🤖 AI Summary
Current large multimodal models (LMMs) suffer from limited visual tool spaces and task-specific workflows, hindering fine-grained image interaction and long-horizon reasoning. To address this, we propose a vision-centric interactive reasoning paradigm, introducing a “data evolution flywheel” that automatically generates high-quality, multi-difficulty interactive reasoning data. We further design a vision-progressive training curriculum integrating point-level supervision with a two-stage reinforcement learning framework, enabling end-to-end optimization of perceptual alignment and interactive reasoning. Our method substantially improves both general and interactive reasoning capabilities, achieving comprehensive superiority over state-of-the-art LMMs on our expert-validated benchmark VTBench—a newly constructed evaluation suite for visual interactive reasoning. This work establishes a new benchmark and a scalable technical pathway for image-driven interactive cognitive modeling.
📝 Abstract
Empowering Large Multimodal Models (LMMs) to deeply integrate image interaction with long-horizon reasoning capabilities remains a long-standing challenge in this field. Recent advances in vision-centric reasoning explore a promising"Thinking with Images"paradigm for LMMs, marking a shift from image-assisted reasoning to image-interactive thinking. While this milestone enables models to focus on fine-grained image regions, progress remains constrained by limited visual tool spaces and task-specific workflow designs.

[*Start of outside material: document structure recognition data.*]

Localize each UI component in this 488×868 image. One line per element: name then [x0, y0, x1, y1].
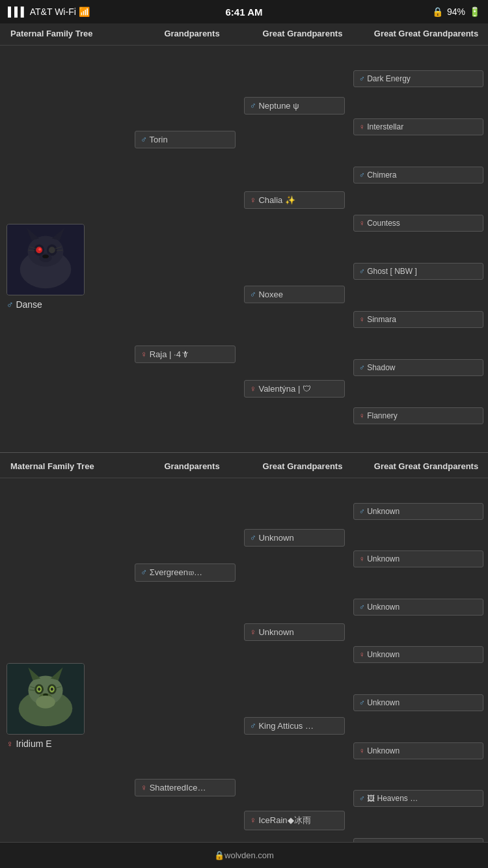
paternal-gp-2-node[interactable]: ♀ Raja | ·4🗡 [135, 346, 236, 363]
paternal-great-grandparents-label: Great Grandparents [247, 29, 358, 40]
lock-status-icon: 🔒 [432, 7, 443, 17]
maternal-gp-2-node[interactable]: ♀ ShatteredIce… [135, 779, 236, 796]
maternal-gp-1: ♂ Σvergreen𝔴… [135, 562, 244, 584]
maternal-avatar [7, 663, 85, 735]
svg-point-8 [49, 247, 55, 253]
carrier-label: AT&T Wi-Fi [30, 7, 76, 17]
paternal-gp-1-node[interactable]: ♂ Torin [135, 131, 236, 148]
footer-lock-icon: 🔒 [214, 850, 224, 860]
maternal-gg-3: ♂ King Atticus … [244, 715, 353, 737]
maternal-ggg-5-node[interactable]: ♂ Unknown [353, 694, 483, 711]
paternal-self-name: ♂ Danse [7, 299, 42, 310]
paternal-grandparents-label: Grandparents [137, 29, 247, 40]
maternal-grandparents-col: ♂ Σvergreen𝔴… ♀ ShatteredIce… [135, 485, 244, 868]
maternal-section-label: Maternal Family Tree [7, 461, 137, 472]
maternal-wolf-svg [7, 663, 84, 735]
paternal-gg-2-node[interactable]: ♀ Chalia ✨ [244, 191, 345, 209]
paternal-ggg-6-node[interactable]: ♀ Sinmara [353, 311, 483, 328]
footer: 🔒 wolvden.com [0, 842, 488, 868]
battery-icon: 🔋 [469, 7, 480, 17]
paternal-avatar [7, 224, 85, 295]
svg-point-29 [36, 696, 55, 709]
maternal-gg-4-node[interactable]: ♀ IceRain◆冰雨 [244, 811, 345, 830]
paternal-self-col: ♂ Danse [7, 52, 135, 442]
maternal-gg-4: ♀ IceRain◆冰雨 [244, 809, 353, 832]
paternal-gg-3: ♂ Noxee [244, 284, 353, 305]
maternal-great-grandparents-label: Great Grandparents [247, 461, 358, 472]
section-divider [0, 452, 488, 453]
paternal-grandparents-col: ♂ Torin ♀ Raja | ·4🗡 [135, 52, 244, 442]
paternal-gg-1: ♂ Neptune ψ [244, 95, 353, 116]
paternal-ggg-3-node[interactable]: ♂ Chimera [353, 167, 483, 183]
paternal-great-great-grandparents-label: Great Great Grandparents [358, 29, 488, 40]
maternal-ggg-6-node[interactable]: ♀ Unknown [353, 742, 483, 759]
paternal-ggg-8-node[interactable]: ♀ Flannery [353, 407, 483, 424]
maternal-gp-1-node[interactable]: ♂ Σvergreen𝔴… [135, 563, 236, 582]
paternal-ggg-5-node[interactable]: ♂ Ghost [ NBW ] [353, 263, 483, 280]
paternal-tree: ♂ Danse ♂ Torin ♀ Raja | ·4🗡 ♂ Neptu [0, 46, 488, 449]
maternal-gg-1-node[interactable]: ♂ Unknown [244, 529, 345, 547]
maternal-grandparents-label: Grandparents [137, 461, 247, 472]
maternal-gp-2: ♀ ShatteredIce… [135, 777, 244, 798]
status-bar: ▌▌▌ AT&T Wi-Fi 📶 6:41 AM 🔒 94% 🔋 [0, 0, 488, 23]
paternal-gg-3-node[interactable]: ♂ Noxee [244, 286, 345, 303]
maternal-ggg-3-node[interactable]: ♂ Unknown [353, 599, 483, 616]
maternal-self-name: ♀ Iridium E [7, 739, 52, 749]
svg-point-25 [38, 688, 40, 691]
paternal-ggg-2-node[interactable]: ♀ Interstellar [353, 118, 483, 135]
paternal-ggg-7-node[interactable]: ♂ Shadow [353, 359, 483, 376]
maternal-tree: ♀ Iridium E ♂ Σvergreen𝔴… ♀ ShatteredIce… [0, 478, 488, 868]
paternal-gg-1-node[interactable]: ♂ Neptune ψ [244, 97, 345, 115]
paternal-gp-1: ♂ Torin [135, 129, 244, 150]
battery-percent: 94% [447, 7, 465, 17]
footer-domain: wolvden.com [224, 850, 274, 860]
status-left: ▌▌▌ AT&T Wi-Fi 📶 [8, 7, 90, 17]
svg-point-9 [38, 248, 41, 251]
paternal-wolf-svg [7, 224, 84, 295]
paternal-self-gender-symbol: ♂ [7, 299, 16, 310]
page-container: ▌▌▌ AT&T Wi-Fi 📶 6:41 AM 🔒 94% 🔋 Paterna… [0, 0, 488, 868]
maternal-ggg-7-node[interactable]: ♂ 🖼 Heavens … [353, 790, 483, 807]
maternal-header: Maternal Family Tree Grandparents Great … [0, 456, 488, 478]
signal-icon: ▌▌▌ [8, 7, 27, 17]
paternal-great-grandparents-col: ♂ Neptune ψ ♀ Chalia ✨ ♂ Noxee ♀ Valentý… [244, 52, 353, 442]
maternal-gg-1: ♂ Unknown [244, 527, 353, 549]
paternal-header: Paternal Family Tree Grandparents Great … [0, 23, 488, 46]
maternal-gg-3-node[interactable]: ♂ King Atticus … [244, 717, 345, 735]
maternal-ggg-4-node[interactable]: ♀ Unknown [353, 646, 483, 663]
wifi-icon: 📶 [79, 7, 90, 17]
svg-point-26 [51, 688, 53, 691]
status-right: 🔒 94% 🔋 [432, 7, 480, 17]
maternal-gg-2: ♀ Unknown [244, 621, 353, 643]
paternal-section-label: Paternal Family Tree [7, 29, 137, 40]
maternal-ggg-1-node[interactable]: ♂ Unknown [353, 503, 483, 520]
paternal-gg-4-node[interactable]: ♀ Valentýna | 🛡 [244, 380, 345, 398]
svg-point-11 [42, 254, 49, 258]
paternal-gg-2: ♀ Chalia ✨ [244, 189, 353, 211]
maternal-gg-2-node[interactable]: ♀ Unknown [244, 623, 345, 641]
paternal-great-great-grandparents-col: ♂ Dark Energy ♀ Interstellar ♂ Chimera ♀… [353, 52, 488, 442]
paternal-gg-4: ♀ Valentýna | 🛡 [244, 378, 353, 400]
maternal-ggg-2-node[interactable]: ♀ Unknown [353, 550, 483, 567]
maternal-self-col: ♀ Iridium E [7, 485, 135, 868]
paternal-ggg-4-node[interactable]: ♀ Countess [353, 215, 483, 232]
status-time: 6:41 AM [226, 7, 263, 18]
maternal-self-gender-symbol: ♀ [7, 739, 16, 749]
maternal-great-great-grandparents-col: ♂ Unknown ♀ Unknown ♂ Unknown ♀ Unknown … [353, 485, 488, 868]
maternal-great-great-grandparents-label: Great Great Grandparents [358, 461, 488, 472]
maternal-great-grandparents-col: ♂ Unknown ♀ Unknown ♂ King Atticus … ♀ I… [244, 485, 353, 868]
paternal-gp-2: ♀ Raja | ·4🗡 [135, 344, 244, 365]
paternal-ggg-1-node[interactable]: ♂ Dark Energy [353, 70, 483, 87]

To bridge this gap, we present V-Thinker, a general-purpose multimodal reasoning assistant that enables interactive, vision-centric thinking through end-to-end reinforcement learning. V-Thinker comprises two key components: (1) a Data Evolution Flywheel that automatically synthesizes, evolves, and verifies interactive reasoning datasets across three dimensions-diversity, quality, and difficulty; and (2) a Visual Progressive Training Curriculum that first aligns perception via point-level supervision, then integrates interactive reasoning through a two-stage reinforcement learning framework. Furthermore, we introduce VTBench, an expert-verified benchmark targeting vision-centric interactive reasoning tasks. Extensive experiments demonstrate that V-Thinker consistently outperforms strong LMM-based baselines in both general and interactive reasoning scenarios, providing valuable insights for advancing image-interactive reasoning applications.